What I suggest is to loop explicitly through available NNs using
{{getHAServiceState()}} on the first RPC call. It is equivalent to what msync()
will be doing in this case, but with half of RPC calls. Since proxies to
individual NNs have not been created yet, {{changeProxy()}} will create proxy
for the corresponding NN, then call {{getHAServiceState()}} and cache the
state. Then it will proceed with the msync() call, which is not needed because
the client already knows the state of that NN.

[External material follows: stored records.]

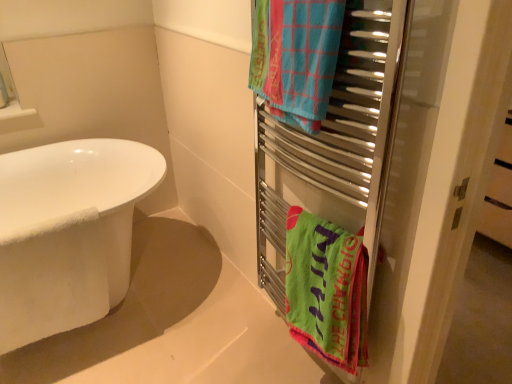 Question: Looking at their shapes, would you say metal towel rack at right is wider or thinner than blue woven towel at upper right, the 2th towel/napkin positioned from the bottom?

Choices:
 (A) thin
 (B) wide

Answer: (B)

Question: Is point (360, 211) positioned closer to the camera than point (310, 102)?

Choices:
 (A) farther
 (B) closer

Answer: (A)

Question: Which object is the closest to the metal towel rack at right?

Choices:
 (A) white matte bathtub at lower left
 (B) blue woven towel at upper right, which appears as the 1th towel/napkin when viewed from the top
 (C) green fabric towel at right, the 2th towel/napkin in the top-to-bottom sequence
 (D) white glossy bathtub at left

Answer: (C)

Question: Which object is the closest to the white matte bathtub at lower left?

> [SBN read] ObserverReadProxyProvider should sync with active txnID on startup
> -----------------------------------------------------------------------------
>
> Key: HDFS-14272
> URL: https://issues.apache.org/jira/browse/HDFS-14272
> Project: Hadoop HDFS
> Issue Type: Bug
> Components: tools
> Environment: CDH6.1 (Hadoop 3.0.x) + Consistency Reads from Standby +
> SSL + Kerberos + RPC encryption
> Reporter: Wei-Chiu Chuang
> Assignee: Erik Krogen
> Priority: Major
> Attachments: HDFS-14272.000.patch, HDFS-14272.001.patch
>
>
> It is typical for integration tests to create some files and then check their
> existence. For example, like the following simple bash script:
> {code:java}
> # hdfs dfs -touchz /tmp/abc
> # hdfs dfs -ls /tmp/abc
> {code}
> The test executes HDFS bash command sequentially, but it may fail with
> Consistent Standby Read because the -ls does not find the file.
> Analysis: the second bash command, while launched sequentially after the
> first one, is not aware of the state id returned from the first bash command.
> So ObserverNode wouldn't wait for the the edits to get propagated, and thus
> fails.
> I've got a cluster where the Observer has tens of seconds of RPC latency, and
> this becomes very annoying. (I am still trying to figure out why this
> Observer has such a long RPC latency. But that's another story.)